I was looking into Berkeley DB which presumably came out of Berkeley and was freebeer/freespeech software at it's inception. Berkeley DB is now more correctly called Sleepycat DB. One can only use Sleepycat as part of commercial software if one pays Sleepycat a license fee.

A commonly stated position in the open source community is that if someone tries to take software into a closed or royalty based license model, that the code will just fork and development will continue on the new fork and the closed/not free code will die. That doesn't really seem to be the case with Sleepycat. I will go so far as to state the threat to fork the code to keep it free is an empty threat.

So the first party to dual license some software and add a bit of value to the code in the process basically wins. A party interested in using some open source software that has a dual license model in a commercial application either has to pony up for the commercial license _or_ revert to a previous version of open source software that wasn't encumbered by the dual license.
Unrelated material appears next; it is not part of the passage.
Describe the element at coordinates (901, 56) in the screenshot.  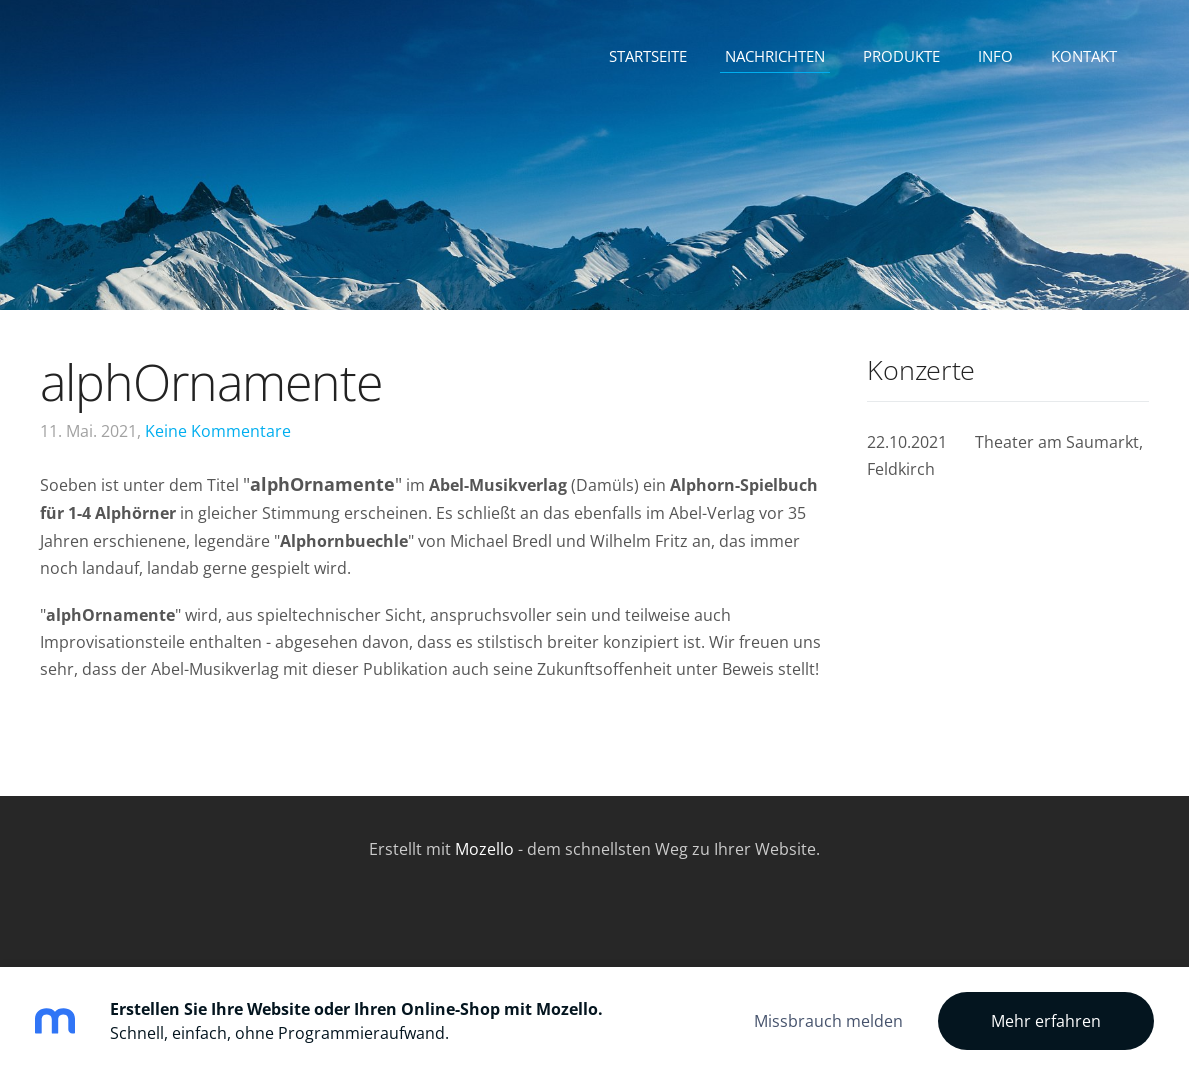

In this scenario, the first group of people to dual license some software gets to make money from the software while effectively locking out other would be entreprenures.

I don't intend to pick on Sleepycat. They make a convenient example. I am trying to understand things as I pick out some libraries for a program of my own.

I do realize that in my example Sleepycat was not required to do anything to build their commercial software from Berkeley DB. Sleepycat DB could have been completely closed source if Sleepycat had chosen to do so.

I am not a hacker by training. If I were you savvy programmers, I would look for something indispensible and re-usable/linkable like Berkelely DB and take it commercial. Maybe you too could get bought out by Foo-acle.